76

Following the Prometheus webpage one main difference between Prometheus and InfluxDB is the usecase: while Prometheus stores time series only InfluxDB is better geared towards storing individual events. Since there was some major work done on the storage engine of InfluxDB I wonder if this is still true.

I want to setup a time series database and apart from the push/push model (and probably a difference in performance) I can see no big thing which separates both projects. Can someone explain the difference in usecases?

SpaceMonkey
  • 965
  • 1
  • 8
  • 12

4 Answers4

93

InfluxDB CEO and developer here. The next version of InfluxDB (0.9.5) will have our new storage engine. With that engine we'll be able to efficiently store either single event data or regularly sampled series. i.e. Irregular and regular time series.

InfluxDB supports int64, float64, bool, and string data types using different compression schemes for each one. Prometheus only supports float64.
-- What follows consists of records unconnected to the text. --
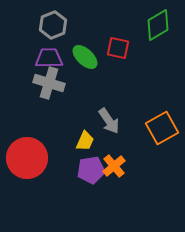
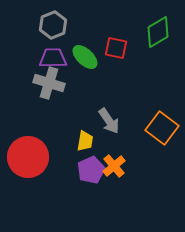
green diamond: moved 7 px down
red square: moved 2 px left
purple trapezoid: moved 4 px right
orange square: rotated 24 degrees counterclockwise
yellow trapezoid: rotated 15 degrees counterclockwise
red circle: moved 1 px right, 1 px up
purple pentagon: rotated 16 degrees counterclockwise
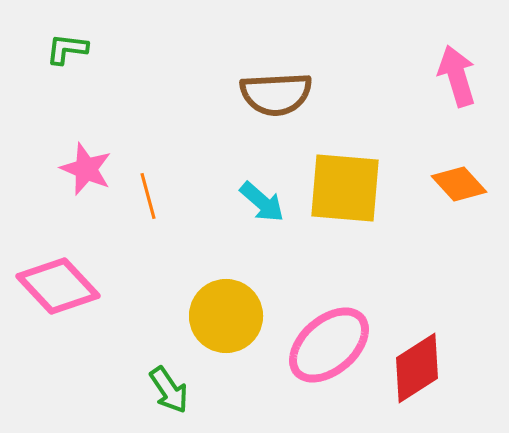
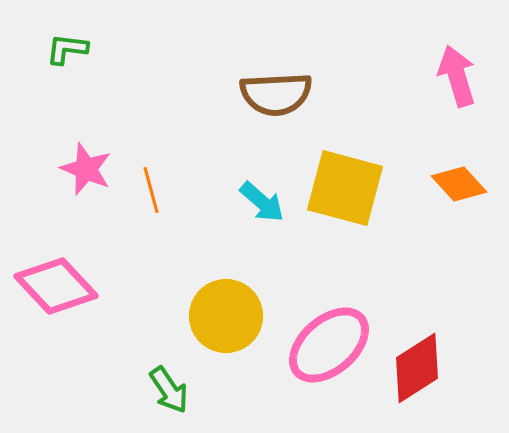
yellow square: rotated 10 degrees clockwise
orange line: moved 3 px right, 6 px up
pink diamond: moved 2 px left
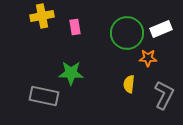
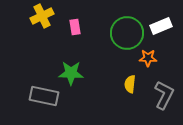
yellow cross: rotated 15 degrees counterclockwise
white rectangle: moved 3 px up
yellow semicircle: moved 1 px right
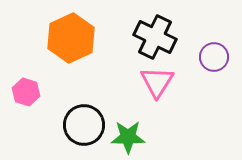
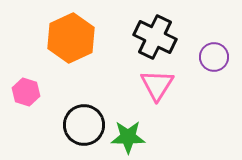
pink triangle: moved 3 px down
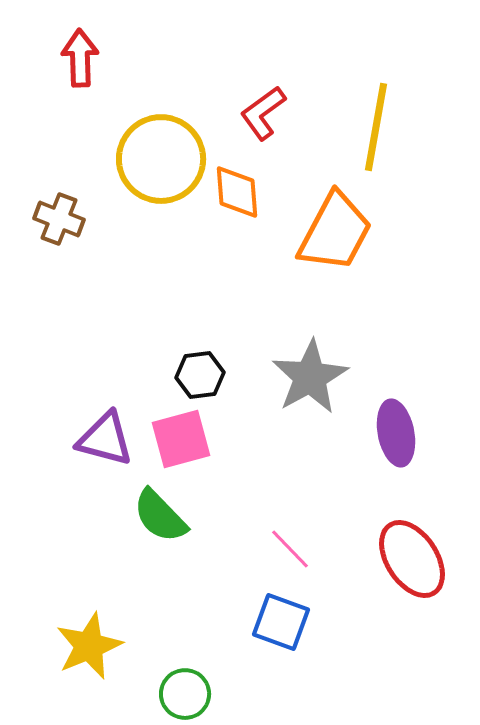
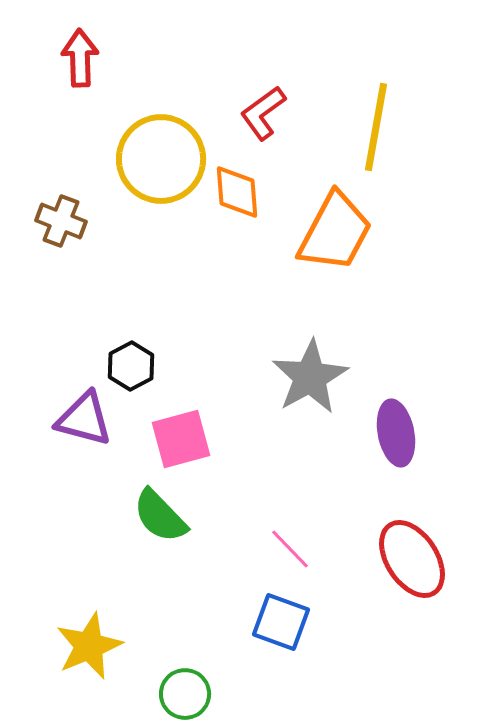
brown cross: moved 2 px right, 2 px down
black hexagon: moved 69 px left, 9 px up; rotated 21 degrees counterclockwise
purple triangle: moved 21 px left, 20 px up
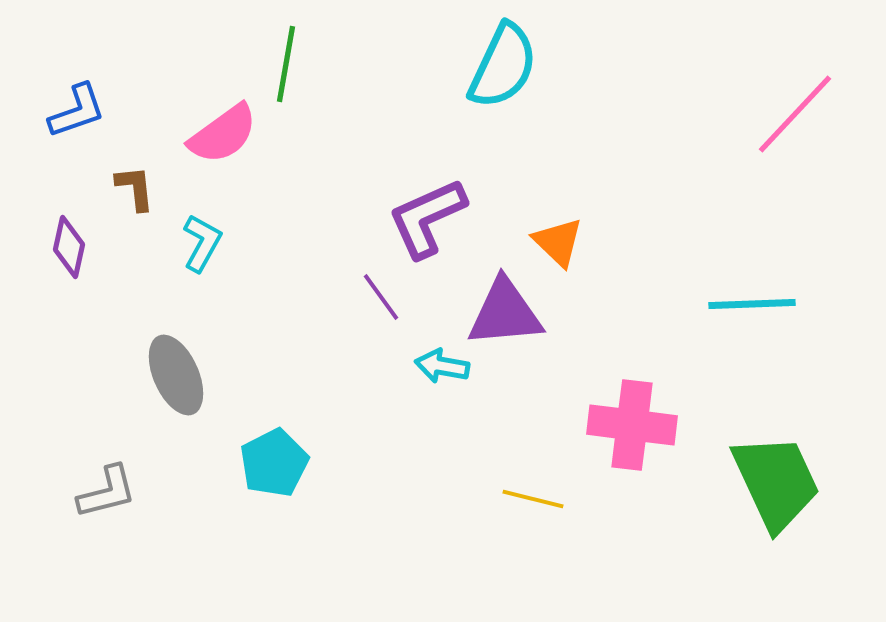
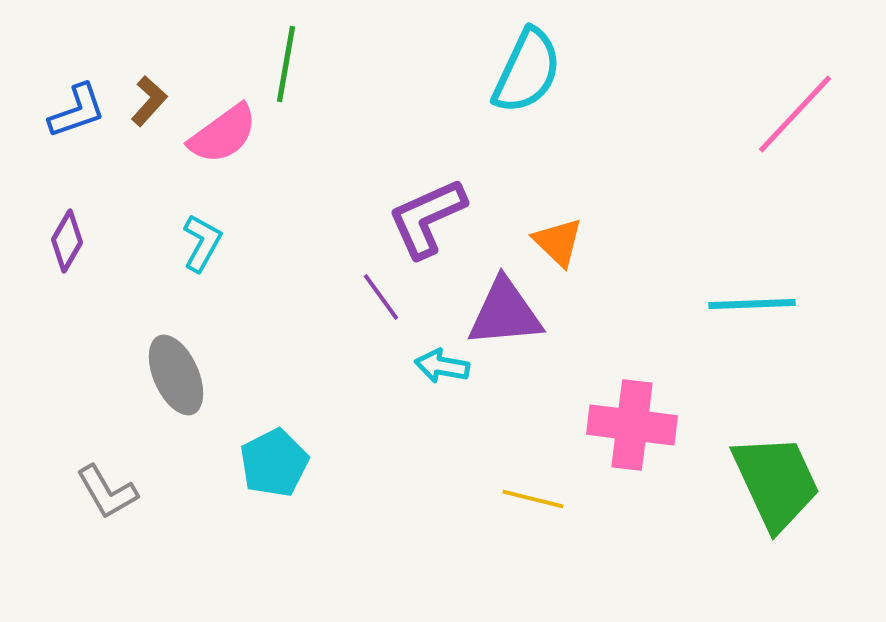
cyan semicircle: moved 24 px right, 5 px down
brown L-shape: moved 14 px right, 87 px up; rotated 48 degrees clockwise
purple diamond: moved 2 px left, 6 px up; rotated 18 degrees clockwise
gray L-shape: rotated 74 degrees clockwise
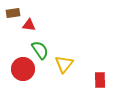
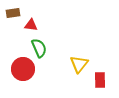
red triangle: moved 2 px right
green semicircle: moved 1 px left, 2 px up; rotated 12 degrees clockwise
yellow triangle: moved 15 px right
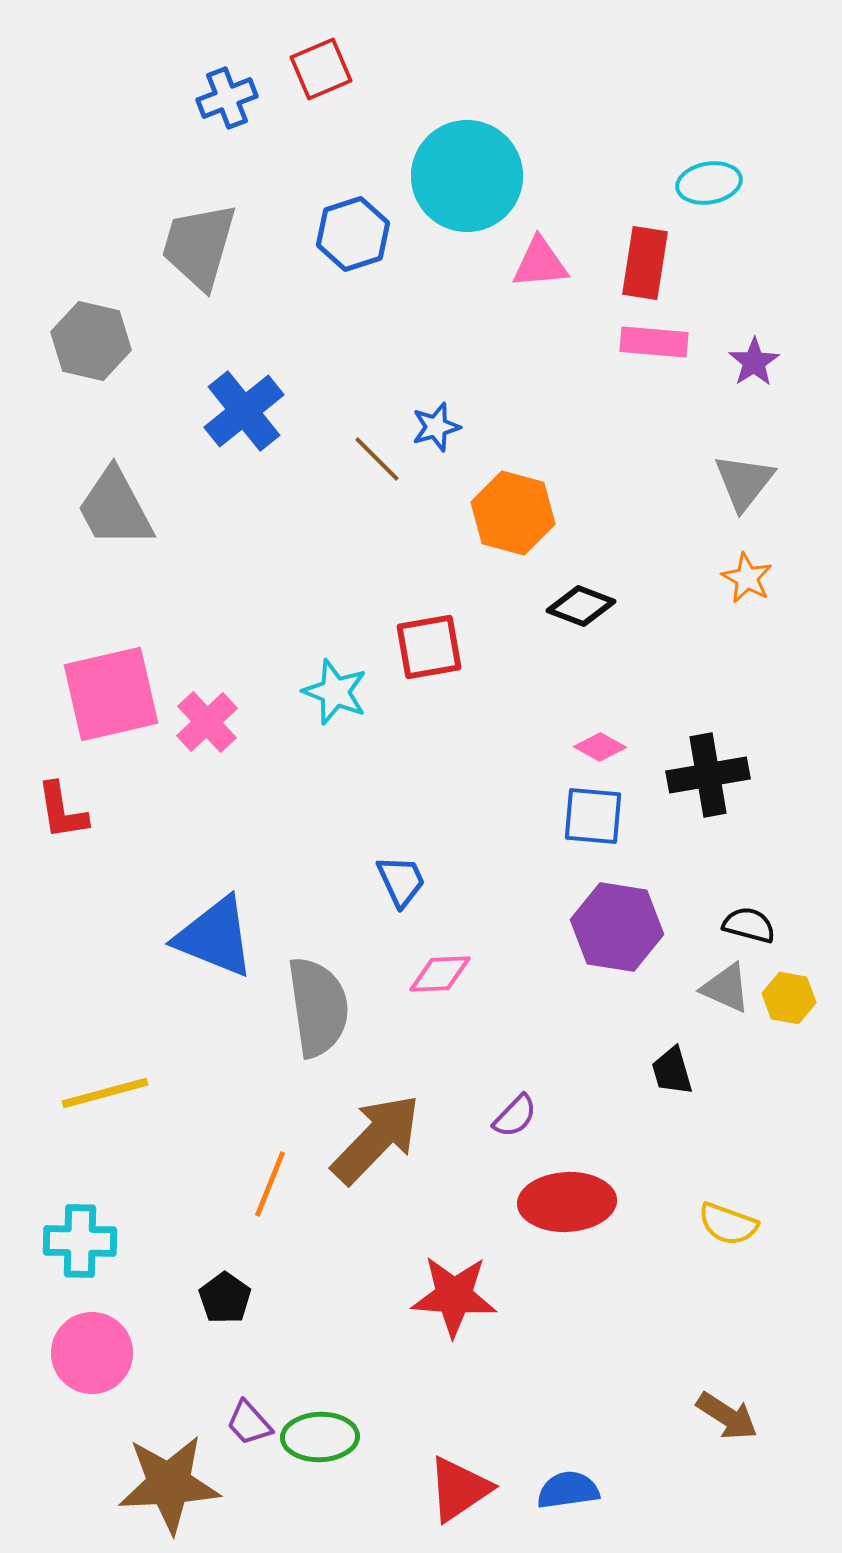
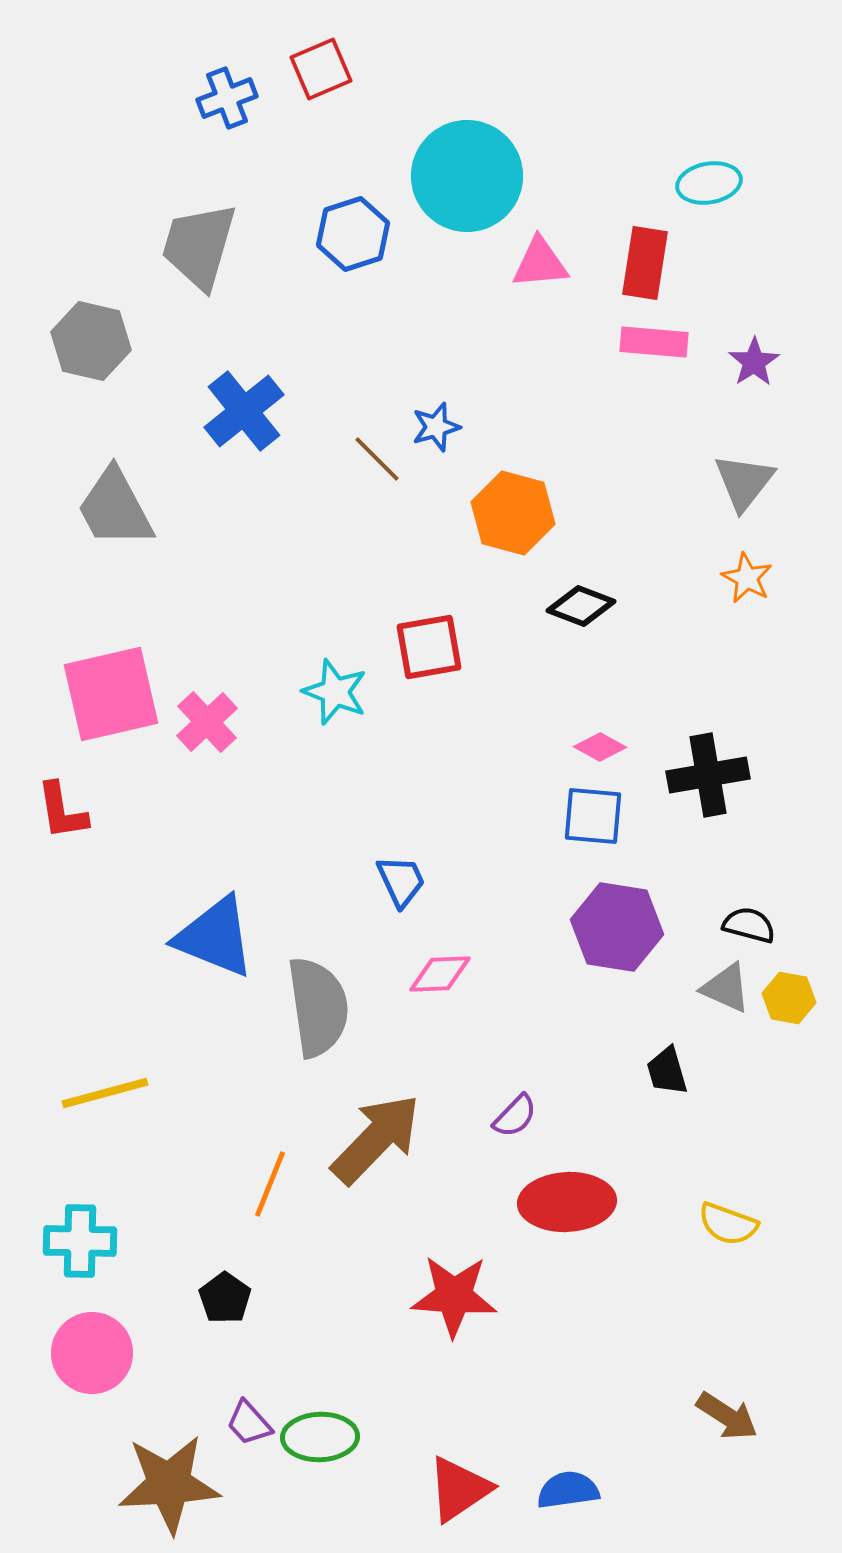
black trapezoid at (672, 1071): moved 5 px left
For compression, the 0.9.5 version will have compression competitive with Prometheus. For some cases we'll see better results since we vary the compression on timestamps based on what we see. Best case scenario is a regular series sampled at exact intervals. In those by default we can compress 1k points timestamps as an 8 byte starting time, a delta (zig-zag encoded) and a count (also zig-zag encoded).

Depending on the shape of the data we've seen < 2.5 bytes per point on average after compactions.

YMMV based on your timestamps, the data type, and the shape of the data. Random floats with nanosecond scale timestamps with large variable deltas would be the worst, for instance.

The variable precision in timestamps is another feature that InfluxDB has. It can represent second, millisecond, microsecond, or nanosecond scale times. Prometheus is fixed at milliseconds.

Another difference is that writes to InfluxDB are durable after a success response is sent to the client. Prometheus buffers writes in memory and by default flushes them every 5 minutes, which opens a window of potential data loss.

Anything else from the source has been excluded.